About Me
I am Kaixuan Huang (黄凯旋), a final year Ph.D. student in Electrical and Computer Engineering Department at Princeton University. I am fortunate to be advised by Professor Mengdi Wang. Before that, I received B.S. in Mathematics and B.S. in Computer Science from Peking University. My research is partially supported by Google PHD Fellowship.
Contact me via email kaixuanh@princeton.edu; X Account; wechat: [QR Code].
Research Overview
My research focuses on (1) understanding how language models may fail when inputs are out-of-distribution or adversarial, and (2) improving the capabilities and robustness of language models via scalable human/synthetic data pipelines and algorithmic innovations. My recent topics include:
Robustness of RLHF and RLVR:
- The alignment of LLMs can be easily broken by exploiting parameter-efficient finetuning (PEFT) methods. We used prefix tuning methods to construct adversarial prefixes that undo the safety alignment of LLMs [1]. We also developed pruning and low-rank adaptation methods to identify and isolate safety-critical regions of LLMs [2].
- Reasoning models may memorize the problem-solving techniques from the training set and blindly apply them when the input problems are slightly perturbed [3].

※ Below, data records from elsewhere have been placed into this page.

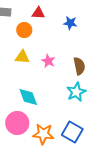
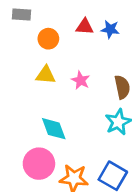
red triangle: (38, 13) -> (85, 27), moved

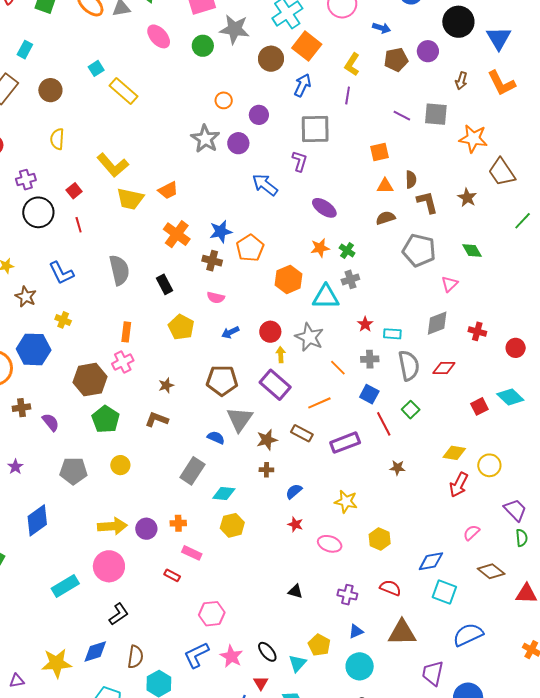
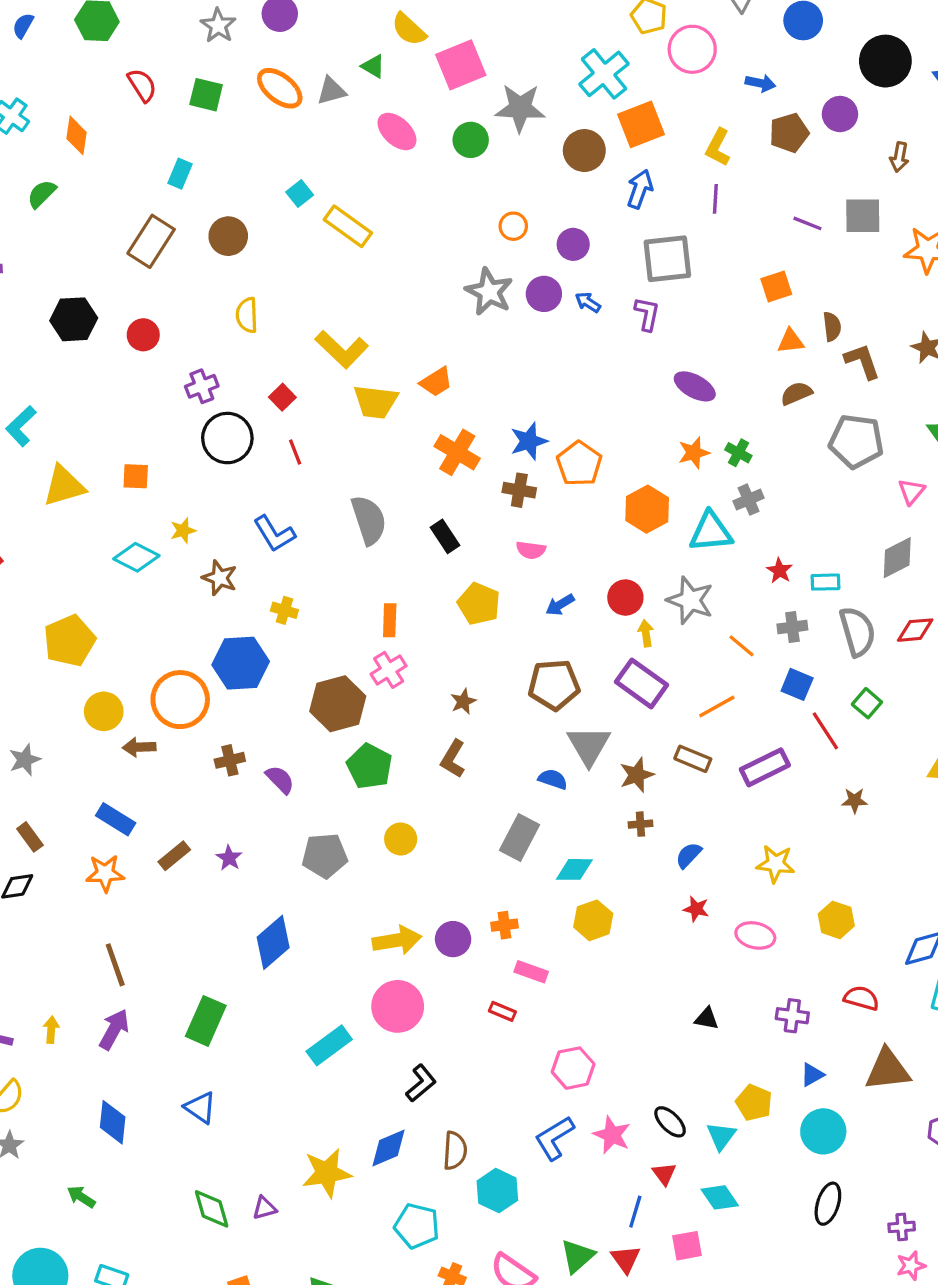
orange square: (307, 46) -> (641, 124), turned 36
blue arrow: (265, 185) -> (588, 302), moved, size x0.6
brown L-shape: (157, 420) -> (453, 759), turned -75

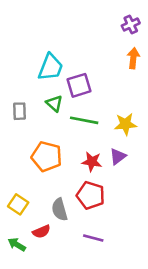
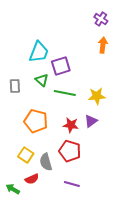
purple cross: (131, 25) -> (101, 19), turned -32
yellow square: (18, 204) -> (26, 155), moved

Inference-time Algorithms & Agents: Scaling up inference-time compute and augmenting LLMs with tools are principled approaches to boost capabilities and improve robustness.
- To accelerate high-quality data generation, we developed efficient decoding algorithm [4] and inference-time alignment technique [5], borrowing techniques from traditional RL.
- Besides handcrafting agents [6], I have been thinking about distilling agents into foundation models and improving them through Reinforcement Learning.
I am also interested in long-term research that can lead to a paradigm shift for the current AI systems.
News
- 05/2025: I will give a talk at Google DeepMind about MATH-Perturb.
- 05/2025: MATH-Perturb is accepted in ICML 2025.
- 11/2024: Thrilled to receieve Google PHD Fellowship 2024.
- 10/2024: I will give a talk at INFORMS 2024 about CRISPR-GPT.
- 03/2024: I started my internship at Google DeepMind, working with Zheng Wen and Csaba Szepesvari.